この史料はもちろん、私が発見したものではない。私の知り合いというごく限られた範囲だけでも、フランス現代史の専門家が、私などよりずっと前に、この史料を目にしたことがあったと『パリの……』が出てから知った。『日仏通信』にしろ、淡が所有していた文書にせよ、技量がある人ならそれだけで論文か何かにできるくらい充実した史料だ。正直、私の手には余る。
A4判全20冊を超えるノートは、日本の大学ノートよりも厚みがある。表紙は不思議と色褪せの度合いが一冊一冊異なるが、赤や青や薄茶、かつては緑だったのかもしれない色がある。これらのノートは、新聞記事のスクラップ、手紙の下書き、ロシア語の勉強、といろんな用途に使われている。このなかでも日々の雑事が書かれたノートが、在仏日本人の活動に興味がある私の目を引いた。
淡がフランスに来てすぐの1935年には、日記をはりきってフランス語で書こうとしていたようだが、結局は日本語に落ち着いたのには親近感がもてる。また、フランス滞在後半の数年間は「終日在宅」といった、ほんの一行だけの日もありながらも、ほぼ毎日、何らかの記録を残しているのには頭が下がる。
現存するうち、最後の青い表紙のノートは1942年11月1日から1943年7月31日の日記で、日々のことがときに端的に、ときに詳細に書かれている。だが私が最も読みたかったのは、あったはずのその次のノートだった。この続きであるから1943年8月1日から始まり、半年から1年間の出来事や感想がそこには綴られていたはずだ。
それはちょうどラジオ・パリでの日本の番組『ニッポン』の放送や「日本人」によるパリでの盛大なコンサートなど、フランスでの日独の文化協力がいよいよ活発になってくるドイツ占領期の後半から、連合軍ノルマンディ上陸作戦以降、日本人がパリを離れるか留まるかの選択を迫られた時期にあたる。

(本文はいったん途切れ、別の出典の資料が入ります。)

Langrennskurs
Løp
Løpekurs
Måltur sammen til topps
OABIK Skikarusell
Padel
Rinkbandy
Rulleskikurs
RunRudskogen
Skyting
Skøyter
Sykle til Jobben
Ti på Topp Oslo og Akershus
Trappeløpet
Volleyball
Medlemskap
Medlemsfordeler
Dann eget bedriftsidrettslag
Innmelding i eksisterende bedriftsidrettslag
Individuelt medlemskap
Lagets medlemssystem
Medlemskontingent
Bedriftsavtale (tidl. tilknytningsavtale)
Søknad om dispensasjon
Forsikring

淡徳三郎の娘の民子さんによると、淡は中学生のころから日記をつけていた。戦後日本に帰国してからの日記もご自宅に残っている。このことから、青いノート終了をもって日記をつけることをやめたとは考えにくい。絶対に続きがあったはずだ。にもかかわらず、それはナンテールにはない。どこにいってしまったのだろう。

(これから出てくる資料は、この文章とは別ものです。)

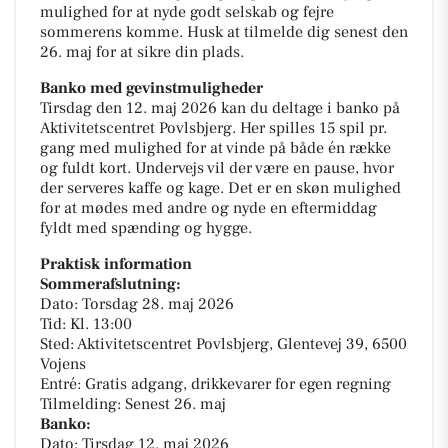
mulighed for at nyde godt selskab og fejre
sommerens komme. Husk at tilmelde dig senest den
26. maj for at sikre din plads.
Banko med gevinstmuligheder
Tirsdag den 12. maj 2026 kan du deltage i banko på
Aktivitetscentret Povlsbjerg. Her spilles 15 spil pr.
gang med mulighed for at vinde på både én række
og fuldt kort. Undervejs vil der være en pause, hvor
der serveres kaffe og kage. Det er en skøn mulighed
for at mødes med andre og nyde en eftermiddag
fyldt med spænding og hygge.
Praktisk information
Sommerafslutning:
Dato: Torsdag 28. maj 2026
Tid: Kl. 13:00
Sted: Aktivitetscentret Povlsbjerg, Glentevej 39, 6500
Vojens
Entré: Gratis adgang, drikkevarer for egen regning
Tilmelding: Senest 26. maj
Banko:
Dato: Tirsdag 12. maj 2026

淡は、連合軍の戦車がパリ市内に入る直前の、1944年8月13日ごろにパリを脱出した。ベルリンへ向かい、ベルリンからシベリア鉄道で満洲へ送り届けられたのが1945年春。終戦前に帰国すると政治犯として逮捕される危険性を感じ、すぐには本土へは渡らなかった。ところが新京で反ソ分子として捕えられ、カザフスタンの収容所で過ごすこととなった。もしかしたら書きかけだった続きのノートを、淡は持っていったのではないだろうか。どこかの段階で没収されたのか、結局なくなってしまった。民子さんの手元にもノートはない。フランスに置いていってくれていたなら、と嘆いても、仕方のないのはわかっている。
そもそも、なぜナンテール大学附属の史料館は、淡の史料を大量に保管することになったのか。史料部長によると、史料が寄贈されるときには、その経緯も同時に記されるという。ところが、淡関係の史料は1960年代前半に3度に分けて寄贈されたことしかわからなかった。だが目録にはAkomatsuという人名が見受けられる。
「アコマツ」という名前はフランス人の名前というより日本人の名前に近いが、あまり一般的とは言えない。日本人にとってフランス人の名前がややこしいように、逆も同じである。だから、A. KomatsuかAkamatsuではないか。後者ならば、手続きを担当した者が、書き写すときにaとoを間違えたのだろうと推測していた。
「読者の窓」を通していただいた連絡は信州にお住まいの方からで、AkomatsuはAkamatsu、パリ在住の赤松ピエール淑郎さんではないかというものだった。
赤松さんはフランス探訪のグループを率いておられ、連絡をくださった方はそれに参加されたことがあるそうだ。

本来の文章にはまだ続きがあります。